Scholarly detective work places the Avadhūta Gītā firmly in the medieval era of India’s spiritual landscape, most likely between the 12th and 15th centuries CE. While tradition attributes its verses to Dattātreya, that legendary sage’s timeless aura makes dating tricky. Manuscript evidence and linguistic style, however, reveal unmistakable markers of the same period when śaiva and vaiṣṇava currents were weaving rich strands into non-dual thought.

Fragments of the text emerge in commentaries from the 16th and 17th centuries, hinting at a vibrant oral circulation long before scribes put quill to palm leaf. Its Sanskrit, studded with colloquial flourishes and fearless paradoxes, bears the stamp of medieval poets who weren’t afraid to break the mold. Those echoes of everyday speech—“drop the world like a hot potato”—give away a post-classical sensibility rather than the austere grammar of early Upaniṣads.
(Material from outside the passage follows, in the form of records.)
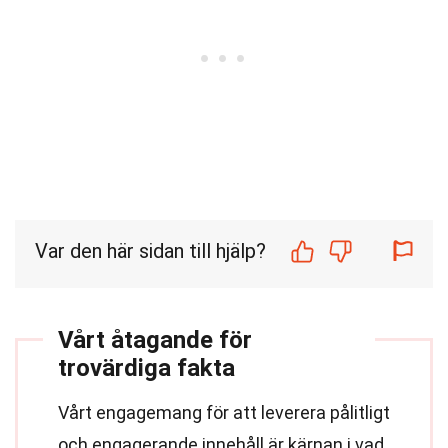
Var den här sidan till hjälp?
Vårt åtagande för
trovärdiga fakta
Vårt engagemang för att leverera pålitligt
och engagerande innehåll är kärnan i vad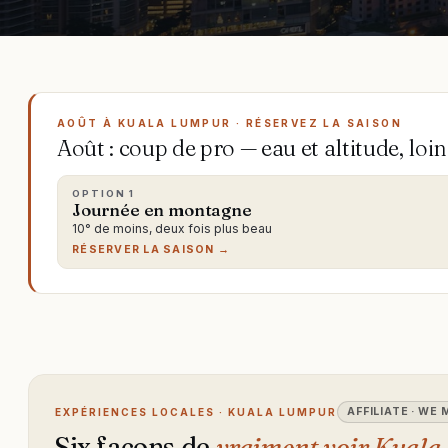
AOÛT À KUALA LUMPUR · RÉSERVEZ LA SAISON
Août : coup de pro — eau et altitude, loin
OPTION
1
Journée en montagne
10° de moins, deux fois plus beau
RÉSERVER LA SAISON →
AFFILIATE · WE
EXPÉRIENCES LOCALES · KUALA LUMPUR
Six façons de
vraiment voir Kual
This timeframe also syncs with the rise of the Nāth and Kaula traditions, where wandering adepts celebrated spontaneous revelation over ritual drudgery. Their influence seeps into the Gītā’s every line, celebrating the boundless Self with a clarity that still gives modern seekers a shot in the arm. Today’s global interest in non-dual awareness—from weekend mindfulness retreats to viral social-media threads—stands on the shoulders of such medieval gems.

So, while the Avadhūta Gītā speaks as if echoing from primeval wisdom, its actual composition blooms in those bustling centuries when India’s bhakti, tantra and haṭha yoga movements were cross-pollinating like never before. That blend of spontaneity and scholarship, stitched together by charismatic mendicants, produced the radiant text that keeps inspiring fresh generations.